Headquartered in California, Fire Eye is a global leader in developing malware protection systems that efficiently tackle the advanced cyber attacks across web, email or during file sharing.
'Are we vulnerable to a cyber attack?'
This question may be top of mind for today's Board member, but it's the wrong one to ask. The conversation really needs to begin with two questions - 'How can we decrease our risk of attack?' and 'What should we have in place to manage an attack if it occurs?'
This approach better suits the cyber security environment today, because as we see time & again, breaches will happen despite the best cyber security tools. Boards need to understand that it is simply a matter of time before an attacker gets into their network. With that, they must also recognize cyber security is now an enterprise security issue, and the CIO is often the person who needs to convince them. A breach can do serious damage to an enterprise's reputation, brand, and bottom line - the sooner everyone realizes the entire organization is at risk, the better.

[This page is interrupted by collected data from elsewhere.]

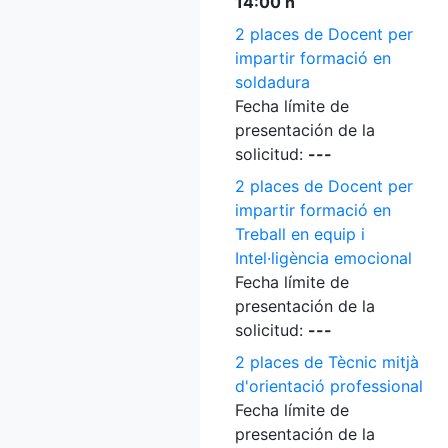
14:00 h
2 places de Docent per
impartir formació en
soldadura
Fecha límite de
presentación de la
solicitud:
---
2 places de Docent per
impartir formació en
Treball en equip i
Intel·ligència emocional
Fecha límite de
presentación de la
solicitud:
---
2 places de Tècnic mitjà
d'orientació professional
Fecha límite de
presentación de la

Board members don't need to understand all of the technology behind the defenses; it's not about training them to become engineers. But CIOs and executive staff together need to help Boards understand that there are significant issues from a cyber perspective and that today's sophisticated attackers require enterprises to be proactive rather than reactive.
CIOs and Boards - The Conversation
The idea is to determine where your enterprise is, where you want it to be, and how long it will take for you to get it there. This requires agreement on what the priorities are. When a CIO is addressing this with the Board, there are three considerations to get the conversation underway:
1. How secure do we need to be? Is it good enough just to meet the requirements that mean we're compliant, or do we need to ensure we've done all we can to keep cyber criminals from getting in and stealing PII? The answer will determine a great deal about the strategies that need to put in place. It also begs the question: without being 100% secure (which is impossible), what tradeoffs are we willing to make?

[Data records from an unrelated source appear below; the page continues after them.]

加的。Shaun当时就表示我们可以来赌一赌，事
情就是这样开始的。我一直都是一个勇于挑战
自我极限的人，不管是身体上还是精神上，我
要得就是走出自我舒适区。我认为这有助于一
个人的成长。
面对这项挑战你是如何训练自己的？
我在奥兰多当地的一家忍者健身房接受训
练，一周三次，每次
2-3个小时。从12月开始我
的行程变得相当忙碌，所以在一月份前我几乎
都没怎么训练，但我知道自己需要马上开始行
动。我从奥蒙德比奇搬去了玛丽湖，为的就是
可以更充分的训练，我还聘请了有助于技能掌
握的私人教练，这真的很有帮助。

2. How can we truly measure and make decisions about risk?The CIO needs to help the Board truly understand the risk implications of a breach. Preparing for an attack is absolutely crucial, and it requires thinking through everything from remediation to loss mitigation. These aren't things to consider after you discover someone's been inside your network; they are strategic considerations that need to be dealt with beforehand.
3. What plans do we have in place? It's a matter of time before your enterprise is targeted if it hasn't already been breached - 97% of organizations have already been attacked. With that in mind, a CIO needs to have a plan ready to share with the Board.

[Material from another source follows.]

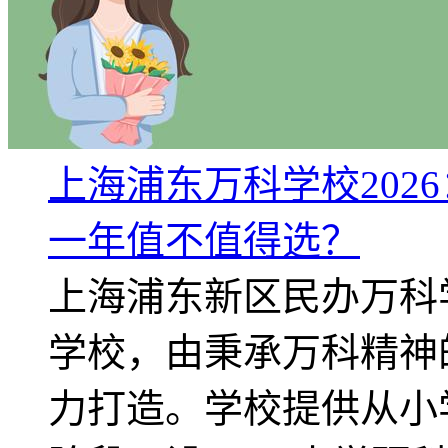
上海浦东万科学校2026
一年值不值得选？
上海浦东新区民办万科
学校，由秉承万科精神的
力打造。学校提供从小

Things to consider: Who gets called immediately (consider the security experts, the executive staff, the legal team, and the communications people); how to isolate the infected devices; what your disclosure and liability exposure is; and how to release the information to your stakeholders. Of course there are plenty of other considerations - these are just a few of them. The main thing is to think about them now, before a breach, and have a written playbook in place to make it easier after an attack.
With those questions answered, it's up to the CIO to implement a risk strategy. They certainly need to make sure that their security program aligns with what the executive team & the Board decides is appropriate for the enterprise.
That requires making sure the budget is adequate to cover the desired risk profile, which can be a huge disconnect. All too often, a CIO is expected to deliver a robust security program with a budget that can't support it. It's up to the CIO to educate the executives and the Board about the liabilities, how to measure and rate risk, and what it will take to protect the enterprise. That education needs to include a cold, hard look at the costs associated with cyber security - a difficult, but necessary, conversation to have with the organization's leadership.
As more executives begin to understand that accounting for cyber risk can't rest solely with IT and it is an enterprise-wide issue, they are better prepared to help the company prevent, detect, analyze and respond to a cyber incident. From having a communications strategy in place to an incident response plan, today's cyber landscape poses an enterprise risk that goes far beyond IT. The sooner an organization recognizes that, the better prepared it can be for the inevitable.